=== What this task involves ===
Repeat exactly the opening lines of the records, ending with the line that contains "また、インクジェットプリンタを使用するからか、黒インクのテカ".

Saved data entries
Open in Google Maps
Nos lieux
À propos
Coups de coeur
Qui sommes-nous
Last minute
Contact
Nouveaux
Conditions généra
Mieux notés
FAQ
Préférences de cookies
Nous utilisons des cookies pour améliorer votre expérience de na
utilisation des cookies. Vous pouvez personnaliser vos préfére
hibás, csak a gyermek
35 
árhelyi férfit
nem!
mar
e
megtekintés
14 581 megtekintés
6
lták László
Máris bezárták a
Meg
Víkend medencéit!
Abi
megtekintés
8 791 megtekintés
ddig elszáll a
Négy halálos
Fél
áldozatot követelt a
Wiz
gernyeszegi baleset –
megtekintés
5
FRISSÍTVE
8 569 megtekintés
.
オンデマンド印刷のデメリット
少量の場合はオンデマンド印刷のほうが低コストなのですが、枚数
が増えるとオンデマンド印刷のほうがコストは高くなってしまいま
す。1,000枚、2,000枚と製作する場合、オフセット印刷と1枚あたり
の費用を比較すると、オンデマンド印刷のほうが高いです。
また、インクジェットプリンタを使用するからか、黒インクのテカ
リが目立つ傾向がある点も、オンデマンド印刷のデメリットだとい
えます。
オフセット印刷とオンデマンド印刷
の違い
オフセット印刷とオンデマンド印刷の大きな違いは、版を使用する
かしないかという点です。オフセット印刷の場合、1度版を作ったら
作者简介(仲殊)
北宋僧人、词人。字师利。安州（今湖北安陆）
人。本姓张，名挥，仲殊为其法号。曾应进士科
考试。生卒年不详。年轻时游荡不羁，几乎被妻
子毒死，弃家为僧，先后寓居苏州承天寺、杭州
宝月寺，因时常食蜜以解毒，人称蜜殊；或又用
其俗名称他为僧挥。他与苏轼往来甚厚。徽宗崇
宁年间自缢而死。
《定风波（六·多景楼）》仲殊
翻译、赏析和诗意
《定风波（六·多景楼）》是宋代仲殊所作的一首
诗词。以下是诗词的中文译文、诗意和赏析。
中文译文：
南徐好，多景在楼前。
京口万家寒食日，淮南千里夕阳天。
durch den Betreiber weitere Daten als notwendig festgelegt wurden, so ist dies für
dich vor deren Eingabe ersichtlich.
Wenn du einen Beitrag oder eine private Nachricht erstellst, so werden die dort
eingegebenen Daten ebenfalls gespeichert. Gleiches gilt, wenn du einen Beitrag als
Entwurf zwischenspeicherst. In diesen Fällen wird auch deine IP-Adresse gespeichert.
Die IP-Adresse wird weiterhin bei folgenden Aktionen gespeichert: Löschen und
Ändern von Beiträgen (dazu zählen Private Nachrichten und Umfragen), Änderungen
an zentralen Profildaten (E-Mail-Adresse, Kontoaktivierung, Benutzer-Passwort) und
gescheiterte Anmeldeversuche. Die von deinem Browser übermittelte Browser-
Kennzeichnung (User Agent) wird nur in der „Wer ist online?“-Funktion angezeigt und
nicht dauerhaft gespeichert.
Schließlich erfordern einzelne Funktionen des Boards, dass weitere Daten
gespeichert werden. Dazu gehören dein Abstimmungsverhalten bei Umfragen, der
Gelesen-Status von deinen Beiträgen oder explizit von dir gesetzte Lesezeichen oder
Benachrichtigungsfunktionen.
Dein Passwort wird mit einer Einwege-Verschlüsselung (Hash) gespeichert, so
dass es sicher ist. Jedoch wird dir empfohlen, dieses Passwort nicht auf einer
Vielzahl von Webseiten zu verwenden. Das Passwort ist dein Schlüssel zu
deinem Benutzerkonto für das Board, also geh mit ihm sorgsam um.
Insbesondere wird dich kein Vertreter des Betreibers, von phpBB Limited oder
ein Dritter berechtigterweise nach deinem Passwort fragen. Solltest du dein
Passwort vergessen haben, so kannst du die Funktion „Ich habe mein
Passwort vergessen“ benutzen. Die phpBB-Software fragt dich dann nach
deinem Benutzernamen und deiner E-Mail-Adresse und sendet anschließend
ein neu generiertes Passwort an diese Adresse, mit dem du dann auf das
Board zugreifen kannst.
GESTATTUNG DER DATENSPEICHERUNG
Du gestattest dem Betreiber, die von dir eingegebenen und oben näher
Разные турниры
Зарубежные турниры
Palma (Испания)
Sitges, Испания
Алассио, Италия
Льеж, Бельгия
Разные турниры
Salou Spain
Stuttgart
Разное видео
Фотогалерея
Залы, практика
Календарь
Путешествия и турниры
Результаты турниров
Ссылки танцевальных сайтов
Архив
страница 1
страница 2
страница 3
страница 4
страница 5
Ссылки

=== Response to this exercise ===
Open in Google Maps
Nos lieux
À propos
Coups de coeur
Qui sommes-nous
Last minute
Contact
Nouveaux
Conditions généra
Mieux notés
FAQ
Préférences de cookies
Nous utilisons des cookies pour améliorer votre expérience de na
utilisation des cookies. Vous pouvez personnaliser vos préfére
hibás, csak a gyermek
35 
árhelyi férfit
nem!
mar
e
megtekintés
14 581 megtekintés
6
lták László
Máris bezárták a
Meg
Víkend medencéit!
Abi
megtekintés
8 791 megtekintés
ddig elszáll a
Négy halálos
Fél
áldozatot követelt a
Wiz
gernyeszegi baleset –
megtekintés
5
FRISSÍTVE
8 569 megtekintés
.
オンデマンド印刷のデメリット
少量の場合はオンデマンド印刷のほうが低コストなのですが、枚数
が増えるとオンデマンド印刷のほうがコストは高くなってしまいま
す。1,000枚、2,000枚と製作する場合、オフセット印刷と1枚あたり
の費用を比較すると、オンデマンド印刷のほうが高いです。
また、インクジェットプリンタを使用するからか、黒インクのテカ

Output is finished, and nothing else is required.